To examine whether mitochondrial dysfunction impacts other cell lineages in patients with SLE, Caielli and colleagues analyzed the life cycle of red blood cells, keeping in mind that they typically clear their mitochondria as they mature. Using human cells, the researchers highlighted the steps leading to mitochondrial removal in healthy red blood cells and identified the defect that ultimately leads them to hold onto their mitochondria in patients with SLE.
According to the researchers, the ingestion of mitochondria-containing red blood cells by macrophages causes a flood of type I interferons.
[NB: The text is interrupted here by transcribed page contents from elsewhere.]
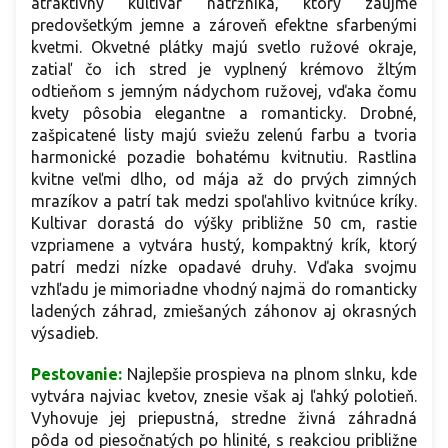
atraktívny kultivar nátržníka, ktorý zaujme
predovšetkým jemne a zároveň efektne sfarbenými
kvetmi. Okvetné plátky majú svetlo ružové okraje,
zatiaľ čo ich stred je vyplnený krémovo žltým
odtieňom s jemným nádychom ružovej, vďaka čomu
kvety pôsobia elegantne a romanticky. Drobné,
zašpicatené listy majú sviežu zelenú farbu a tvoria
harmonické pozadie bohatému kvitnutiu. Rastlina
kvitne veľmi dlho, od mája až do prvých zimných
mrazíkov a patrí tak medzi spoľahlivo kvitnúce kríky.
Kultivar dorastá do výšky približne 50 cm, rastie
vzpriamene a vytvára hustý, kompaktný krík, ktorý
patrí medzi nízke opadavé druhy. Vďaka svojmu
vzhľadu je mimoriadne vhodný najmä do romanticky
ladených záhrad, zmiešaných záhonov aj okrasných
výsadieb.
Pestovanie:
Najlepšie prospieva na plnom slnku, kde
vytvára najviac kvetov, znesie však aj ľahký polotieň.
Vyhovuje jej priepustná, stredne živná záhradná
pôda od piesočnatých po hlinité, s reakciou približne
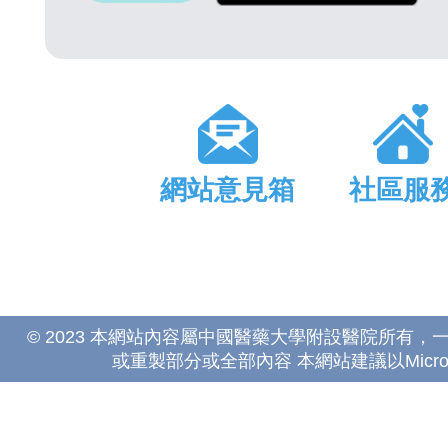
網站意見箱
社區服
© 2023 本網站內容屬中國醫藥大學附設醫院所有
或重製部分或全部內容 本網站建議以Microsoft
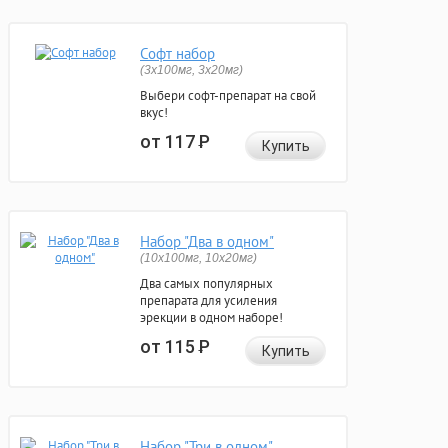
Софт набор
(3x100мг, 3x20мг)
Выбери софт-препарат на свой
вкус!
от 117
Р
Купить
Набор "Два в одном"
(10x100мг, 10x20мг)
Два самых популярных
препарата для усиления
эрекции в одном наборе!
от 115
Р
Купить
Набор "Три в одном"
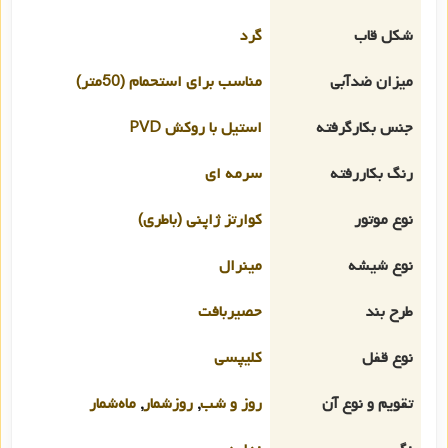
شکل قاب
گرد
میزان ضدآبی
مناسب برای استحمام (50متر)
جنس بکارگرفته
استیل با روکش PVD
رنگ بکاررفته
سرمه ای
نوع موتور
کوارتز ژاپنی (باطری)
نوع شیشه
مینرال
طرح بند
حصیربافت
نوع قفل
کلیپسی
تقویم و نوع آن
روز و شب
,
روزشمار
,
ماه‌شمار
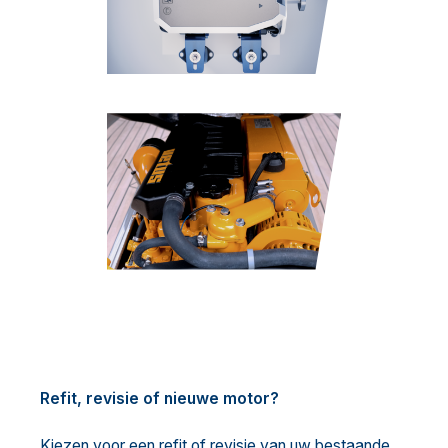
Refit, revisie of nieuwe motor?
Kiezen voor een refit of revisie van uw bestaande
As the Lupus Research Alliance press release points out, about 60% to 80% of adults and most children with lupus demonstrate high levels of type I interferons. Altered biological pathways, such as those the researchers identified, lead to excess production of interferon.
“High interferon levels promote autoimmune inflammation,” read the press release, in part. “In theory, fixing the RBC mitochondria pipeline would stop the type I interferon flood and therefore reduce SLE disease activity in patients carrying these abnormal RBCs.”
According to the Caielli and colleagues, up to 37.2% of mature — CD235a-positive CD71-negative — red blood cells containing mitochondria was reported in 26 patients with SLE, or 69.2% of the total. These cells were not present in any of the eight healthy donors or in the eight participants with juvenile dermatomyositis.
“We found that the red blood cells from a group of SLE patients retain their mitochondria, an organelle that is normally eliminated during red blood cells’ maturation,” Caielli said. “This observation led us to also to understand the mechanism used by healthy red blood cells to remove their mitochondria. In the end, SLE red blood cells containing mitochondria are a new contributor to the interferon production in SLE.”
He added: “In addition to a better patient classification, targeting some of the mechanisms that we found to be altered in the red blood cells of the patients might lead to new treatments.”